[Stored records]
BEGIN

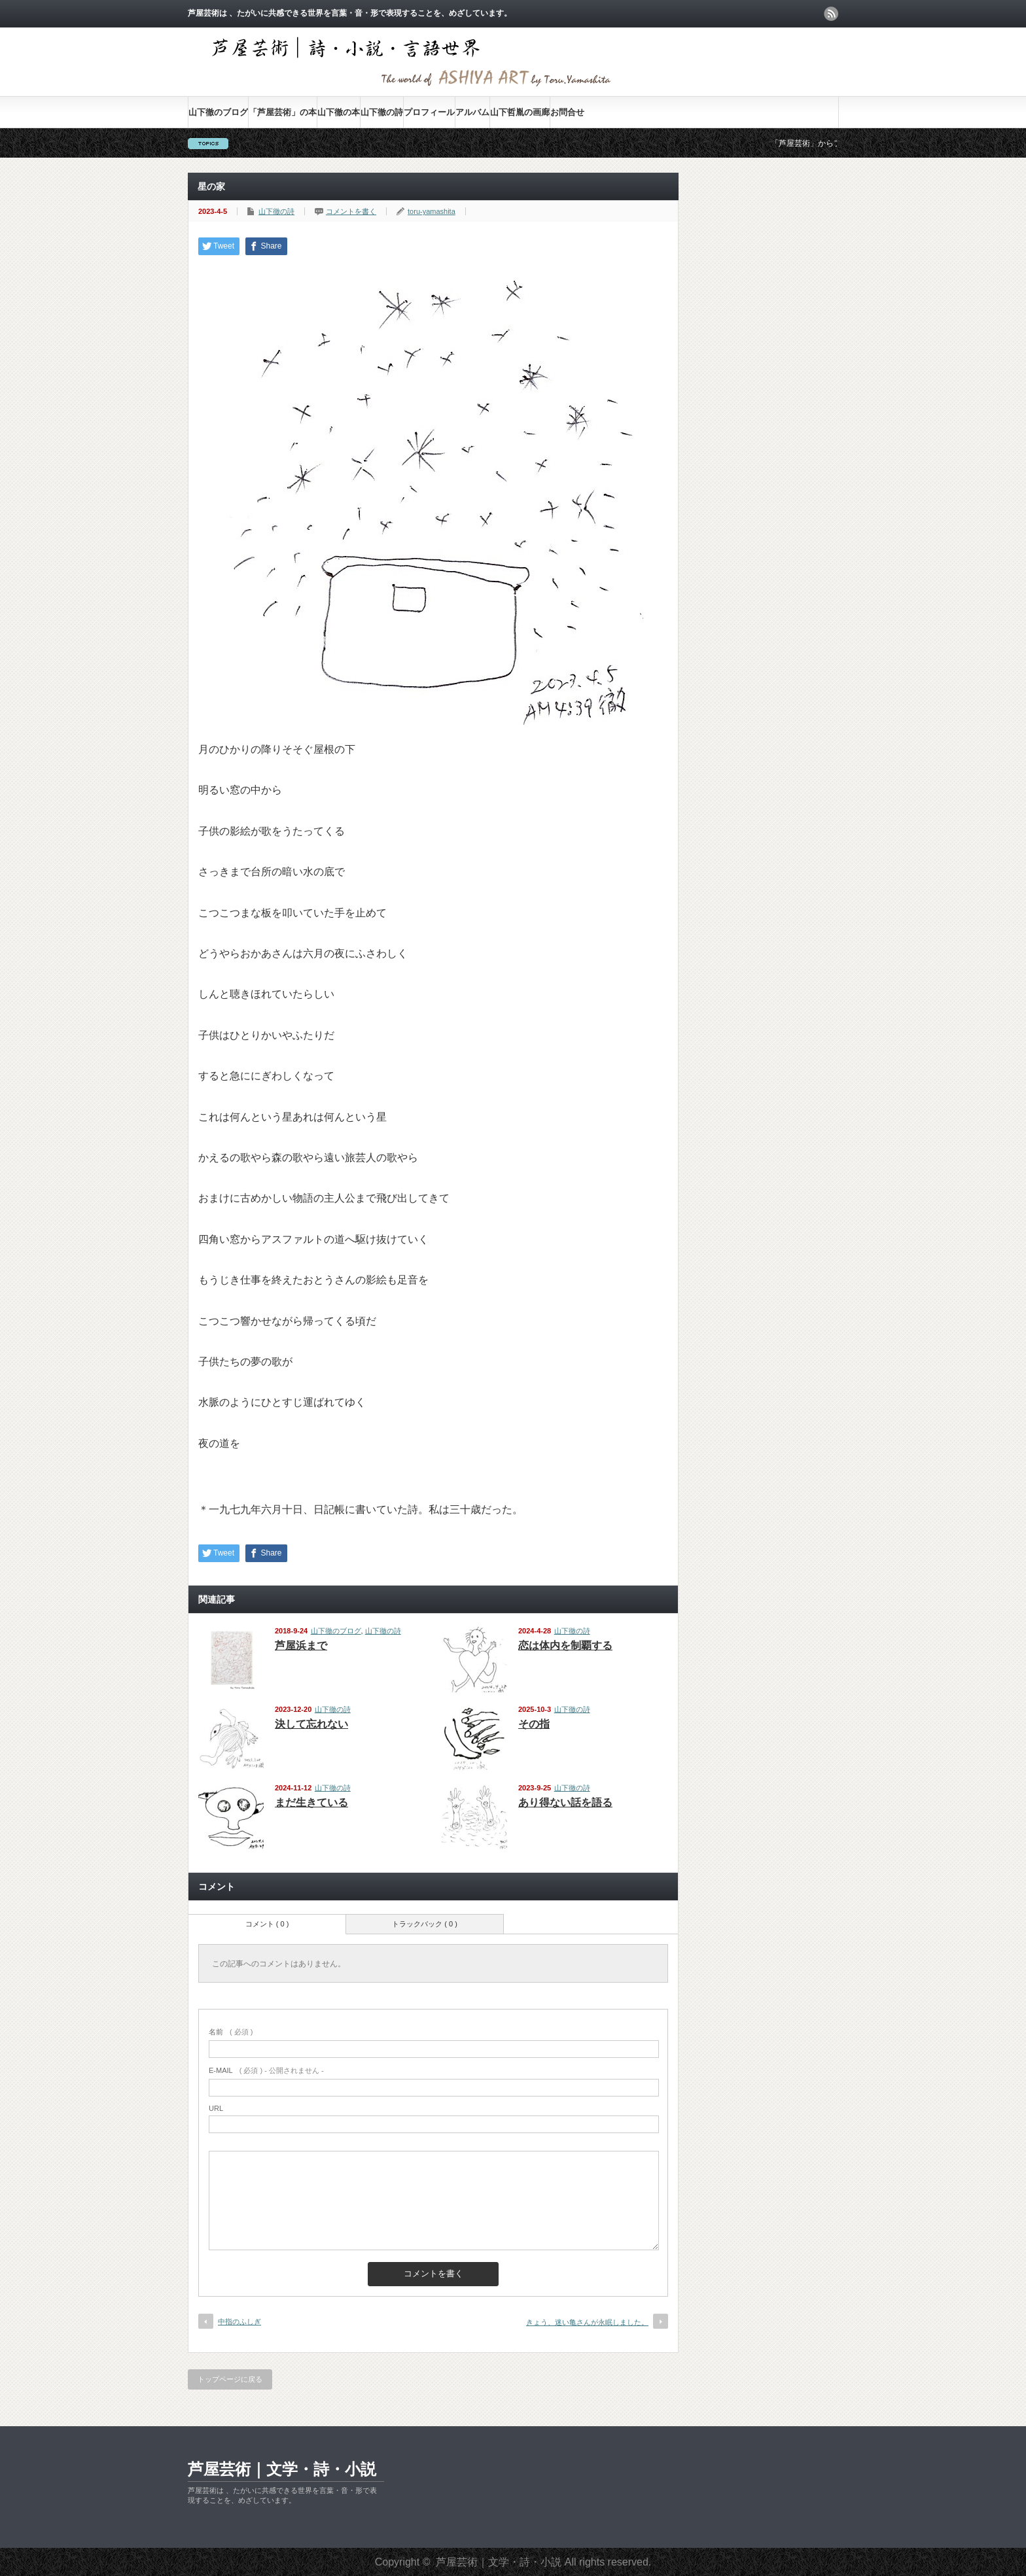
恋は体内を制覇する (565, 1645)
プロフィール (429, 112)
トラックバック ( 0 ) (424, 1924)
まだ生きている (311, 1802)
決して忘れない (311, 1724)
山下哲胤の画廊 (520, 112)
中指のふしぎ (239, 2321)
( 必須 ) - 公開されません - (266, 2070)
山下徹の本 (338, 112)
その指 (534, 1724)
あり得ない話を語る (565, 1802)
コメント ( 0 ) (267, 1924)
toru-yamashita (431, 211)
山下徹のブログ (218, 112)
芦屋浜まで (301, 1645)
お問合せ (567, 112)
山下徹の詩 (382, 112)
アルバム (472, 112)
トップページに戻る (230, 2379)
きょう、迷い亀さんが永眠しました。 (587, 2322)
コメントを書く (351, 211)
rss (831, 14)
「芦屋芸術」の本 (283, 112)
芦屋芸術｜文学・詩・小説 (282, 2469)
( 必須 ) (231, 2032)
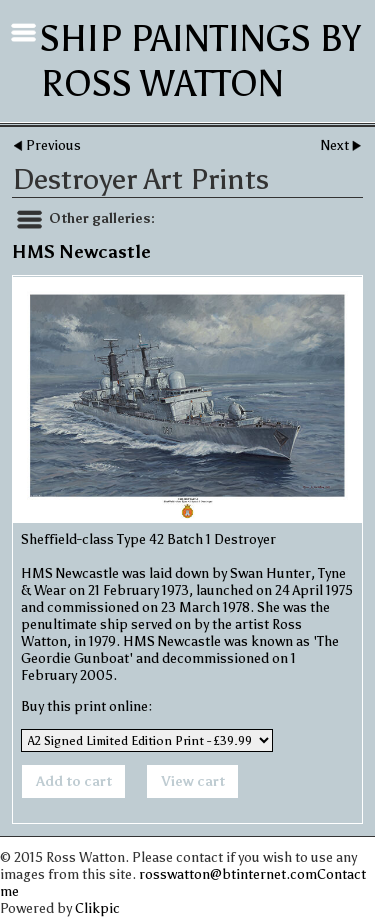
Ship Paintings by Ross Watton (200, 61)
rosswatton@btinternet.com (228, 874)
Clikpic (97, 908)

END

## Problem statement
Please give a word-for-word transcript of the lines from the one holding "お問合せ (567, 112)" through the final line of the entries, both ends kept, with no pictures.

## Response to the exercise
お問合せ (567, 112)
山下徹の詩 (382, 112)
アルバム (472, 112)
トップページに戻る (230, 2379)
きょう、迷い亀さんが永眠しました。 (587, 2322)
コメントを書く (351, 211)
rss (831, 14)
「芦屋芸術」の本 (283, 112)
芦屋芸術｜文学・詩・小説 (282, 2469)
( 必須 ) (231, 2032)
Ship Paintings by Ross Watton (200, 61)
rosswatton@btinternet.com (228, 874)
Clikpic (97, 908)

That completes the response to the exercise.